Req 8a5 — Transceivers & Repeaters
Types of Transceivers
| Feature | Handheld (HT) | Mobile | Base Station |
|---|---|---|---|
| Size | Fits in one hand | Fits under a car dashboard | Desktop unit, often with separate components |
| Power | 1–8 watts | 25–75 watts | 100–1,500 watts (with amplifier) |
| Antenna | Small “rubber duck” or whip antenna | Vehicle-mounted antenna (mag-mount or permanent) | Outdoor antenna on mast or tower |
| Power source | Rechargeable battery | Vehicle battery (12V DC) | AC power supply |
| Typical bands | VHF/UHF (2m, 70cm) | VHF/UHF and/or HF | HF, VHF, UHF — full range |
| Range (simplex) | 1–5 miles (terrain dependent) | 5–30 miles | 30+ miles (VHF) to worldwide (HF) |
| Best for | Hiking, events, emergencies, portable use | Travel, commuting, mobile operation | Home station, DXing, contests |
Handheld Transceivers (HTs)
The most portable option. Every new Technician class ham typically starts with an HT. They’re ideal for local communication, repeater access, public service events, and emergency go-bags. The main limitation is low power and a small, inefficient antenna.
Mobile Transceivers
Designed to mount in a vehicle. Higher power and a better antenna location (roof-mounted) give significantly better range than an HT. Many hams operate mobile during their commute.
Base Stations
The full-capability station at home. A base station can include an HF transceiver for worldwide communication, a high-gain antenna system, and amplifiers. This is where serious DXing, contesting, and experimentation happen.
Amateur Radio Repeaters
A repeater is an automated station, usually located on a hilltop or tall building, that receives a signal on one frequency and simultaneously retransmits it on another frequency at much higher power and from a much better location. This dramatically extends the range of low-power handheld and mobile radios.
How Repeaters Work
- You transmit on the repeater’s input frequency (e.g., 146.340 MHz).
- The repeater receives your signal, amplifies it, and retransmits it on the output frequency (e.g., 146.940 MHz) — typically with 50–100 watts from a hilltop antenna.
- Other operators listen on the output frequency and hear your signal clearly, even if they’re 30–50 miles away.

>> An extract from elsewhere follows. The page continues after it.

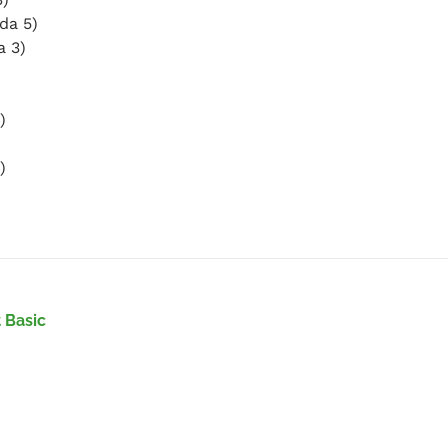
da 5)
a 3)
)
)
 Basic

The difference between input and output frequencies is called the offset (typically +/- 600 kHz on 2 meters).
Why Repeaters Matter
Without repeaters, two handheld radios on VHF might only communicate 1–3 miles apart on flat terrain. Through a repeater, those same radios can communicate 30–50 miles or more. Repeaters are the backbone of local amateur radio communication.